» **Task instructions**
Could you restate word for word every line from the one containing "Where is colon in this image?" to the end of the records, and nothing else?

Stored dataset items:
::::

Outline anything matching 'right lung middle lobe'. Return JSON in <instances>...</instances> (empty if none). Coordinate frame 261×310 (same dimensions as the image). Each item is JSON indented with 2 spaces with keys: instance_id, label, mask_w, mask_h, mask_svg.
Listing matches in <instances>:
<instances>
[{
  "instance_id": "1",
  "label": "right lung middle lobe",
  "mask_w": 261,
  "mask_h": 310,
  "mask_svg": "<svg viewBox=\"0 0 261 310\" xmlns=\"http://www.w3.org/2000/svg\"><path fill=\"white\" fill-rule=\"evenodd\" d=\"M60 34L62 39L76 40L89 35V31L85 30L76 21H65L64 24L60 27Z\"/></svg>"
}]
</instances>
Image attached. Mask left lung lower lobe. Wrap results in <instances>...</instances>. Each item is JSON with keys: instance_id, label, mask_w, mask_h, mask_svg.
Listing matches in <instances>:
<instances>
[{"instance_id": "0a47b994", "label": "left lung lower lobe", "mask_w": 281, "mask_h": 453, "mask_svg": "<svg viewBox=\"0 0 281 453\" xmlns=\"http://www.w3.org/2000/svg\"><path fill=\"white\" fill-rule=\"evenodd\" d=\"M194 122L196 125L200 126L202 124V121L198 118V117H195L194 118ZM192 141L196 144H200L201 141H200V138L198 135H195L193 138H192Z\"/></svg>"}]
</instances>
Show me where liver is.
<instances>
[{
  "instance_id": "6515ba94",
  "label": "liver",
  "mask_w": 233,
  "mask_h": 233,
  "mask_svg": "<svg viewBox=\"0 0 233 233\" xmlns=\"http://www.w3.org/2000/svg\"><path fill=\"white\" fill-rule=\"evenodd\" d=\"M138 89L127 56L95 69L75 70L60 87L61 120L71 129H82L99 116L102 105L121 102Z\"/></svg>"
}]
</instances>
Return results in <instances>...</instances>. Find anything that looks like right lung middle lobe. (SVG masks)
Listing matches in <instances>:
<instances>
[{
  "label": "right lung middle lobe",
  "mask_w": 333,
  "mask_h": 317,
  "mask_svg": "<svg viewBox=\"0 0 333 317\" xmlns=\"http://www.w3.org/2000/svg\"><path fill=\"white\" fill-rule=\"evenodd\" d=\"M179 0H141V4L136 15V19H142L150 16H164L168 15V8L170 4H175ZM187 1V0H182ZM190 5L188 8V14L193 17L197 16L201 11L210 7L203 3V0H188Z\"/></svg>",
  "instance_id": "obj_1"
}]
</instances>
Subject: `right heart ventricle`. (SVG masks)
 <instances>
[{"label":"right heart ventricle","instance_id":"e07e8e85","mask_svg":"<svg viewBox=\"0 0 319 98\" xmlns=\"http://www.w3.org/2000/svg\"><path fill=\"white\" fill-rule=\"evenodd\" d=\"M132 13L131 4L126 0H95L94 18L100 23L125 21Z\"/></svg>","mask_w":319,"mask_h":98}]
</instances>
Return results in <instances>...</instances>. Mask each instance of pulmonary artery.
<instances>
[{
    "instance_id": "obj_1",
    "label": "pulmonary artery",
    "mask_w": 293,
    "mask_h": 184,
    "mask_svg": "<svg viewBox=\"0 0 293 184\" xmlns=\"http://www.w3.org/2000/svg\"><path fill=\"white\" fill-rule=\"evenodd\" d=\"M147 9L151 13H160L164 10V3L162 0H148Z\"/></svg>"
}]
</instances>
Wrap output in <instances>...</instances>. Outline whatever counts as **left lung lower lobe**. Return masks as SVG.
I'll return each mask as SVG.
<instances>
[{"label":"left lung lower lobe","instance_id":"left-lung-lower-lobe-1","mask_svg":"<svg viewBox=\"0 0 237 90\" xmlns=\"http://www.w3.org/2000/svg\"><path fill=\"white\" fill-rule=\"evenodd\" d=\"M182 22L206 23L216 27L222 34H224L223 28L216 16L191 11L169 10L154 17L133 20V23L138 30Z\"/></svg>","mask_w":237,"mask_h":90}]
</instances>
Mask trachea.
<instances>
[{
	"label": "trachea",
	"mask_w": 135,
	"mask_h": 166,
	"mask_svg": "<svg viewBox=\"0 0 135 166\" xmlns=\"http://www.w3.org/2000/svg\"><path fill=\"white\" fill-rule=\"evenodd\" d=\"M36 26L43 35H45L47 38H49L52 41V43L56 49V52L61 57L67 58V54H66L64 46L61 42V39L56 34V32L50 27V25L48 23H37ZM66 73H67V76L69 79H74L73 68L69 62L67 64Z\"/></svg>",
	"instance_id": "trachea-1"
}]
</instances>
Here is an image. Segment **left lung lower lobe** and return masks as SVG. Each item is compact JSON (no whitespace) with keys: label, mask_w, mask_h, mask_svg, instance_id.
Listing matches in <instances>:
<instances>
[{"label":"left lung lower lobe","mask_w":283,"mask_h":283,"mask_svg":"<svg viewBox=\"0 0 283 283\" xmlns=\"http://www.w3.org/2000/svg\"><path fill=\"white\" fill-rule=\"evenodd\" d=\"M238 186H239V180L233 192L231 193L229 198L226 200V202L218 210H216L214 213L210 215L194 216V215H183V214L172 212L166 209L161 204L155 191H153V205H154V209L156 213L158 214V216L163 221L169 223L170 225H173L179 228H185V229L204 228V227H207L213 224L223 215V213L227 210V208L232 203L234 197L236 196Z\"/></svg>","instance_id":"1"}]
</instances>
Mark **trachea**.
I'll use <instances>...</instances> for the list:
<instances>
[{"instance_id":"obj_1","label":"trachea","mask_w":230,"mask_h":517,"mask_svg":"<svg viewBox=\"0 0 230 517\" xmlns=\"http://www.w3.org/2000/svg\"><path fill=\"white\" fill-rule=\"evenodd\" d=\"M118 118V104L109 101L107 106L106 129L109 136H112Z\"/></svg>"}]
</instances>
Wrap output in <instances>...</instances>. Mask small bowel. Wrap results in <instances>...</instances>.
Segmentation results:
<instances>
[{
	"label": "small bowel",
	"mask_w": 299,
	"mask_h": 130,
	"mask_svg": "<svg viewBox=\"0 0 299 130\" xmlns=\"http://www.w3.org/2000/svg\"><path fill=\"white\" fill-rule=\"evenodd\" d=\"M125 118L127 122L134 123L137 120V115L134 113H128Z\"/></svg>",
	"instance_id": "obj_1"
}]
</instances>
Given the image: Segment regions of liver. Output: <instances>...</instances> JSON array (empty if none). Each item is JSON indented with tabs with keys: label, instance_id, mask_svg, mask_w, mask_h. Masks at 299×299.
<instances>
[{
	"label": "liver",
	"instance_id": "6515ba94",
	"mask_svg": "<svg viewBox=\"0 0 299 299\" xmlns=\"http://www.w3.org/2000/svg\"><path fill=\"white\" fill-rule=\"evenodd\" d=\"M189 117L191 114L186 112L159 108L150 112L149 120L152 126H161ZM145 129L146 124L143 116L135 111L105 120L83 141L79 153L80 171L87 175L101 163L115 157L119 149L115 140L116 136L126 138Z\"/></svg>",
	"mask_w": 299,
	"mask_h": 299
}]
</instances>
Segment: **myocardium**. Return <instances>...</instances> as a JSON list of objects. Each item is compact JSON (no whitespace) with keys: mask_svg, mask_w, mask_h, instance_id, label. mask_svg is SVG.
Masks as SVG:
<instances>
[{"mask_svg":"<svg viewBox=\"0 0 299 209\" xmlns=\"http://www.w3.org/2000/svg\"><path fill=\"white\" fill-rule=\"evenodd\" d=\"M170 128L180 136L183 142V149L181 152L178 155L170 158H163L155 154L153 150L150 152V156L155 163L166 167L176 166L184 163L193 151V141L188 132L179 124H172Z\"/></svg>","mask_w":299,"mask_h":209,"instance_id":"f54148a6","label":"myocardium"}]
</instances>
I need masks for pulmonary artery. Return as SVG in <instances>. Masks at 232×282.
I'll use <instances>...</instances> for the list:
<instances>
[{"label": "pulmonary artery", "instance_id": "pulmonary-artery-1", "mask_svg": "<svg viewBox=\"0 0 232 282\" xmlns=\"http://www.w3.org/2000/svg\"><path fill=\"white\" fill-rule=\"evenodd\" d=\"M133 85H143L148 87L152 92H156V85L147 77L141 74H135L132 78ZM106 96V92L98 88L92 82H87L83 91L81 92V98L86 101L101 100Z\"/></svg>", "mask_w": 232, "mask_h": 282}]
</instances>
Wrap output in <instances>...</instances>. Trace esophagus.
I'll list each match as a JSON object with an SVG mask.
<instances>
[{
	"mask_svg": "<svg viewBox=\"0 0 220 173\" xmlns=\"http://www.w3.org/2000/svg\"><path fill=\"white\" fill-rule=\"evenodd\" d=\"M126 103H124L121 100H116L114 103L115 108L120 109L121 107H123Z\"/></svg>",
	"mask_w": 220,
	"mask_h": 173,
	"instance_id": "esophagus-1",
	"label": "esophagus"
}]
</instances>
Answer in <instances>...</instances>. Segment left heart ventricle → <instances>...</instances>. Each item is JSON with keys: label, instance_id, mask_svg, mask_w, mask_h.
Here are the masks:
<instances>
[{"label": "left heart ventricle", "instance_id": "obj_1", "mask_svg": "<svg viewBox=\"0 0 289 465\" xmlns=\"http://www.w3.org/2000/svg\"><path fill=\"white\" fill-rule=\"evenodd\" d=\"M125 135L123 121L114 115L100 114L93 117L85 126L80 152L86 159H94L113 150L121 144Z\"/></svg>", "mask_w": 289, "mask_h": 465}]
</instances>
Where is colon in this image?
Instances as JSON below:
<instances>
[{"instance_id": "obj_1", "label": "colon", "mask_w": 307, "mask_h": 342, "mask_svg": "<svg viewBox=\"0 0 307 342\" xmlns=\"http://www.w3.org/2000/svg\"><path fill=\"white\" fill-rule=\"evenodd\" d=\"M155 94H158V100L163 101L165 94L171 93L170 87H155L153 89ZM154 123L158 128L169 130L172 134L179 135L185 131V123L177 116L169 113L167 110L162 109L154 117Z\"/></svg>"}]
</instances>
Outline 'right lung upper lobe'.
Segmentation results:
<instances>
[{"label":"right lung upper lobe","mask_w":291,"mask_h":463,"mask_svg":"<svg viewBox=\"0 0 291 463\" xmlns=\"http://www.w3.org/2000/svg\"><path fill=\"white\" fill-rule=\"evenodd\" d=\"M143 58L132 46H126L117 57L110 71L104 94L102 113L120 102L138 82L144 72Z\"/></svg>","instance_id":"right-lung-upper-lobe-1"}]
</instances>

::::

» **Completed exercise**
Where is colon in this image?
Instances as JSON below:
<instances>
[{"instance_id": "obj_1", "label": "colon", "mask_w": 307, "mask_h": 342, "mask_svg": "<svg viewBox=\"0 0 307 342\" xmlns=\"http://www.w3.org/2000/svg\"><path fill=\"white\" fill-rule=\"evenodd\" d=\"M155 94H158V100L163 101L165 94L171 93L170 87H155L153 89ZM154 123L158 128L169 130L172 134L179 135L185 131V123L177 116L169 113L167 110L162 109L154 117Z\"/></svg>"}]
</instances>
Outline 'right lung upper lobe'.
Segmentation results:
<instances>
[{"label":"right lung upper lobe","mask_w":291,"mask_h":463,"mask_svg":"<svg viewBox=\"0 0 291 463\" xmlns=\"http://www.w3.org/2000/svg\"><path fill=\"white\" fill-rule=\"evenodd\" d=\"M143 58L132 46H126L117 57L110 71L104 94L102 113L120 102L138 82L144 72Z\"/></svg>","instance_id":"right-lung-upper-lobe-1"}]
</instances>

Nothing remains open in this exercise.